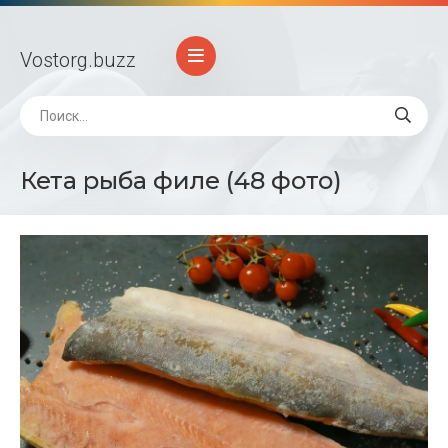
Vostorg
.buzz
Кета рыба филе (48 фото)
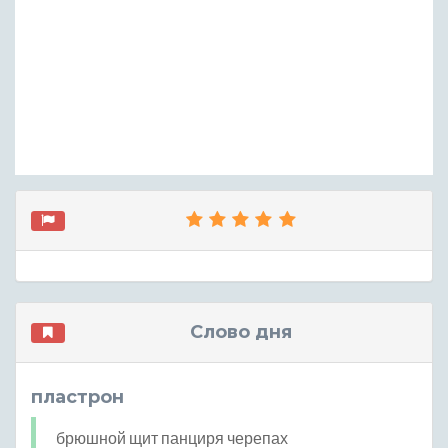
Слово дня
пластрон
брюшной щит панциря черепах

..............................

Where a picture appears, skip it and copy the rest of the data word for word.

- [Solution to this problem]
Vostorg
.buzz
Кета рыба филе (48 фото)
Слово дня
пластрон
брюшной щит панциря черепах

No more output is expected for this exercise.